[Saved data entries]
╭──
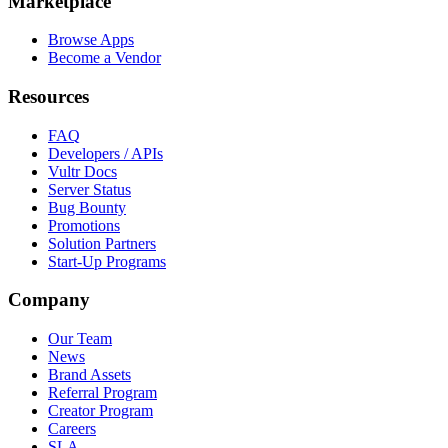
Marketplace
Browse Apps
Become a Vendor
Resources
FAQ
Developers / APIs
Vultr Docs
Server Status
Bug Bounty
Promotions
Solution Partners
Start-Up Programs
Company
Our Team
News
Brand Assets
Referral Program
Creator Program
Careers
SLA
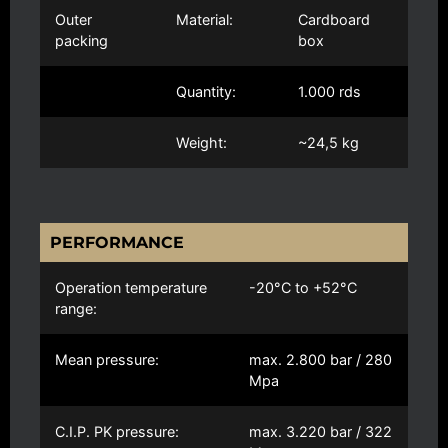
Outer
Material:
Cardboard
packing
box
Quantity:
1.000 rds
Weight:
~24,5 kg
PERFORMANCE
Operation temperature
-20°C to +52°C
range:
Mean pressure:
max. 2.800 bar / 280
Mpa
C.I.P. PK pressure:
max. 3.220 bar / 322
╰──
Assigned task:
In the copy, every entry appears exactly as written above and no picture appears.

Task result:
Marketplace
Browse Apps
Become a Vendor
Resources
FAQ
Developers / APIs
Vultr Docs
Server Status
Bug Bounty
Promotions
Solution Partners
Start-Up Programs
Company
Our Team
News
Brand Assets
Referral Program
Creator Program
Careers
SLA
Outer
Material:
Cardboard
packing
box
Quantity:
1.000 rds
Weight:
~24,5 kg
PERFORMANCE
Operation temperature
-20°C to +52°C
range:
Mean pressure:
max. 2.800 bar / 280
Mpa
C.I.P. PK pressure:
max. 3.220 bar / 322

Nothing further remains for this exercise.